NOTE: Only security bugs are included in the bug list for Sendmail - please
refer to the release notes for a complete list of bug fixes.
Version Bug
8.12.7/8.12.7 SECURITY: Fix a buffer overflow in address parsing due to a
char to int conversion problem which is potentially remotely exploitable.
Note: an MTA that is not patched might be vulnerable to data that it
receives from untrusted sources, which includes DNS.
8.12.7/8.12.7 8.12.9/8.12.9
8.12.7/8.12.7 Fix a potential non-exploitable buffer overflow in parsing the
.cf queue settings and potential buffer underflow in parsing ident
responses.
8.12.7/8.12.7 SECURITY: Fix a remote buffer overflow in header parsing by
dropping sender and recipient header comments if the comments are too long.
8.12.7/8.12.7 8.12.8/8.12.8
8.12.7/8.12.7 SMRSH: SECURITY: Only allow regular files or symbolic links to
be used for a command.
8.12.5/8.12.5 SECURITY: The DNS map can cause a buffer overflow if the user
specifies a dns map using TXT records in the configuration file and a rogue
DNS server is queried. None of the sendmail supplied configuration files use
this option hence they are not vulnerable. Problem noted independently by
Joost Pol of PINE Internet and Anton Rang of Sun Microsystems.
8.12.4/8.12.4 Use TempFileMode (defaults to 0600) for the permissions of
PidFile instead of 0644.
8.12.4/8.12.4 SECURITY: Inherent limitations in the UNIX file locking model
can leave systems open to a local denial of service attack. Be sure to read
the "FILE AND MAP PERMISSIONS" section of the top level README for more
information. Problem noted by lumpy.
8.12.1/8.12.1 SECURITY: Check whether dropping group privileges actually
succeeded to avoid possible compromises of the mail system by supplying
bogus data. Add configuration options for different set*gid() calls to reset
saved gid. Problem found by Michal Zalewski.
8.12.0/8.12.0 SECURITY: Drop privileges when using address test mode.
Suggested by Michal Zalewski of the "Internet for Schools" project (IdS).

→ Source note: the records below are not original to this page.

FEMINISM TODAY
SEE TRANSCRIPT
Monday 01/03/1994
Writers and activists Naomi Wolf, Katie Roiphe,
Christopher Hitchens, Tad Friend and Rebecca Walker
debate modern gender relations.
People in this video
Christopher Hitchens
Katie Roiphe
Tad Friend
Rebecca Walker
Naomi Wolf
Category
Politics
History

8.12.0/8.12.0 SECURITY: Check for group and world writable forward and
:include: files. These checks can be turned off if absolutely necessary
using the DontBlameSendmail option and the new flags:
8.11.0/8.11.0 SECURITY: sendmail depends on snprintf() NUL terminating the
string it populates. It is possible that some broken implementations of
snprintf() exist that do not do this. Systems in this category should
compile with -DSNPRINTF_IS_BROKEN=1. Use test/t_snprintf.c to test your
system and report broken implementations to sendmail-bugs@xxxxxxxxxxxx and
your OS vendor. Problem noted by Slawomir Piotrowski of TELSAT GP.

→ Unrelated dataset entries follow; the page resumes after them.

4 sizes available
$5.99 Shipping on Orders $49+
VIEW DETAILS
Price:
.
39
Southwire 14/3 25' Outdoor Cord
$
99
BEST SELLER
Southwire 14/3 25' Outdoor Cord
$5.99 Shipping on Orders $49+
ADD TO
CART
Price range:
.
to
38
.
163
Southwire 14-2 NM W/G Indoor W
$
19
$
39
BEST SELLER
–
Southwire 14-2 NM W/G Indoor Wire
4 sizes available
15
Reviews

8.11.0/8.11.0 SECURITY: If sendmail is installed as a non-root set-user-ID
binary (not the normal case), some operating systems will still keep a
saved-uid of the effective-uid when sendmail tries to drop all of its
privileges. If sendmail needs to drop these privileges and the operating
system doesn't set the saved-uid as well, exit with an error. Problem noted
by Kari Hurtta of the Finnish Meteorological Institute.